Marion, A., Groll, M., Scharf, D.H., Scherlach, K., Glaser, M., Sievers, H., Schuster, M., Hertweck, C., Brakhage, A.A., Antes, I., Huber, E.M.(2017) ACS Chem Biol 12: 1874-1882
- PubMed: 28525266 
- DOI: https://doi.org/10.1021/acschembio.6b00847
- Primary Citation of Related Structures:  
5LWZ, 5LX0, 5LX1, 5LX4, 5LX7, 5NRT, 5NRU, 5NRX, 5NRY, 5NRZ, 5NS1, 5NS2, 5NS5 - PubMed Abstract: 
The formation of glutathione (GSH) conjugates, best known from the detoxification of xenobiotics, is a widespread strategy to incorporate sulfur into biomolecules. The biosynthesis of gliotoxin, a virulence factor of the human pathogenic fungus Aspergillus fumigatus, involves attachment of two GSH molecules and their sequential decomposition to yield two reactive thiol groups.

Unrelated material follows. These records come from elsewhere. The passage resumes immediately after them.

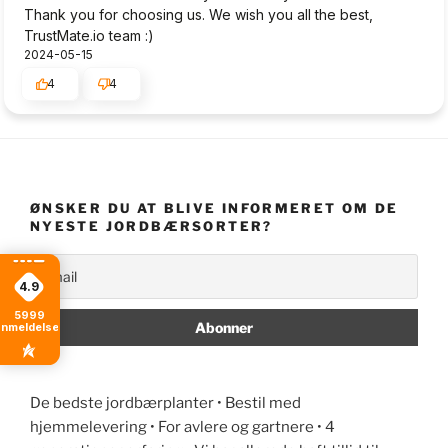
Thank you for choosing us. We wish you all the best,
TrustMate.io team :)
2024-05-15
4
4
ØNSKER DU AT BLIVE INFORMERET OM DE
NYESTE JORDBÆRSORTER?
4.9
5999
anmeldelser
De bedste jordbærplanter • Bestil med
hjemmelevering • For avlere og gartnere • 4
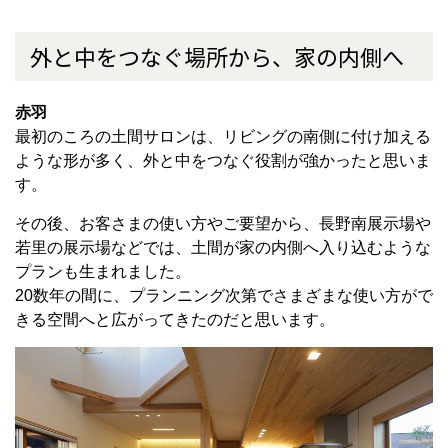
外と中をつなぐ場所から、家の内側へ
赤羽
最初のころの土間サロンは、リビングの南側に付け加える
ような形が多く、外と中をつなぐ役割が強かったと思いま
す。
その後、お客さまの使い方やご要望から、長野南展示場や
若里の展示場などでは、土間が家の内側へ入り込むような
プランも生まれました。
20数年の間に、プランニング次第でさまざまな使い方がで
きる空間へと広がってきたのだと思います。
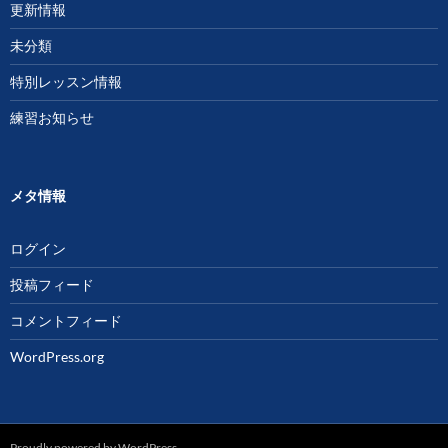
更新情報
未分類
特別レッスン情報
練習お知らせ
メタ情報
ログイン
投稿フィード
コメントフィード
WordPress.org
Proudly powered by WordPress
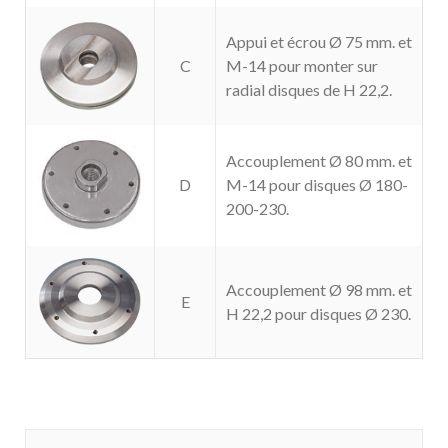
Appui et écrou Ø 75 mm. et
C
M-14 pour monter sur
radial disques de H 22,2.
Accouplement Ø 80 mm. et
D
M-14 pour disques Ø 180-
200-230.
Accouplement Ø 98 mm. et
E
H 22,2 pour disques Ø 230.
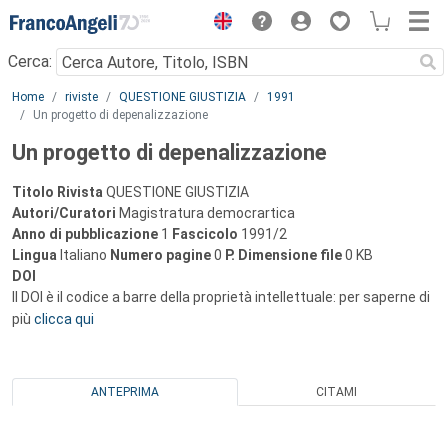
Menu
Cerca:
Main content
Home
riviste
QUESTIONE GIUSTIZIA
1991
Un progetto di depenalizzazione
Un progetto di depenalizzazione
Titolo Rivista
QUESTIONE GIUSTIZIA
Autori/Curatori
Magistratura democrartica
Anno di pubblicazione
1
Fascicolo
1991/2
Lingua
Italiano
Numero pagine
0
P.
Dimensione file
0 KB
DOI
Il DOI è il codice a barre della proprietà intellettuale: per saperne di
più
clicca qui
ANTEPRIMA
CITAMI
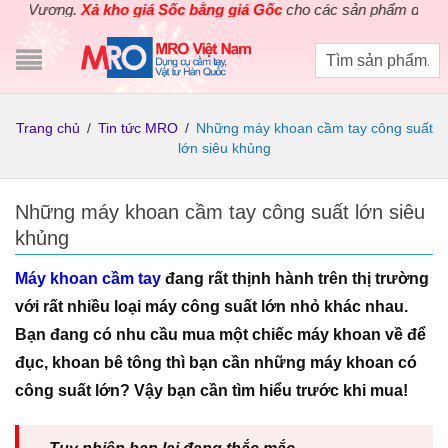
kho giá Sốc bằng giá Gốc
cho các sản phẩm dụng cụ điện cầm tay 
Trang chủ
/
Tin tức MRO
/
Những máy khoan cầm tay công suất
lớn siêu khủng
Những máy khoan cầm tay công suất lớn siêu
khủng
Máy khoan cầm tay
đang rất thịnh hành trên thị trường
với rất nhiều loại máy công suất lớn nhỏ khác nhau.
Bạn đang có nhu cầu mua một chiếc máy khoan về để
đục, khoan bê tông thì bạn cần những máy khoan có
công suất lớn? Vậy bạn cần tìm hiểu trước khi mua!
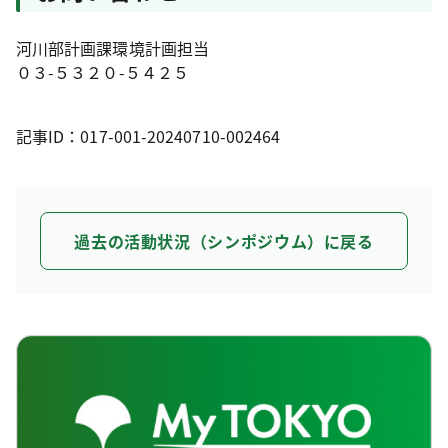
河川部計画課環境計画担当
０３-５３２０-５４２５
記事ID：017-001-20240710-002464
過去の活動状況（シンポジウム）に戻る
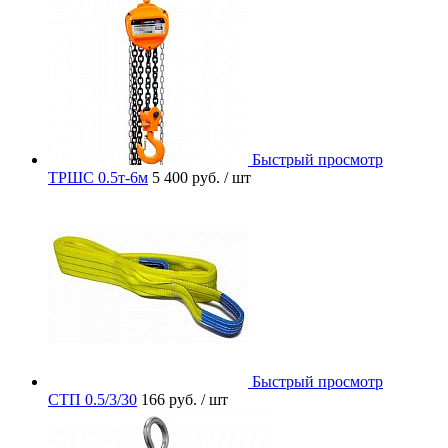
Быстрый просмотр
ТРШС 0.5т-6м
5 400 руб.
/ шт
Быстрый просмотр
СТП 0.5/3/30
166 руб.
/ шт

The degradation of the GSH moieties requires the activity of the Cys-Gly carboxypeptidase GliJ, for which we describe the X-ray structure here. The enzyme forms a homodimer with each monomer comprising one active site. Two metal ions are present per proteolytic center, thus assigning GliJ to the diverse family of dinuclear metallohydrolases. Depending on availability, Zn 2+ , Fe 2+ , Fe 3+ , Mn 2+ , Cu 2+ , Co 2+ , or Ni 2+ ions are accepted as cofactors. Despite this high metal promiscuity, a preference for zinc versus iron and manganese was noted. Mutagenesis experiments revealed details of metal coordination, and molecular modeling delivered insights into substrate recognition and processing by GliJ. The latter results suggest a reaction mechanism in which the two scissile peptide bonds of one gliotoxin precursor molecule are hydrolyzed sequentially and in a given order.
Organizational Affiliation: 
Center for Integrated Protein Science Munich at the Department of Biosciences, Technische Universität München , Emil-Erlenmeyer-Forum 8, D-85354 Freising, Germany.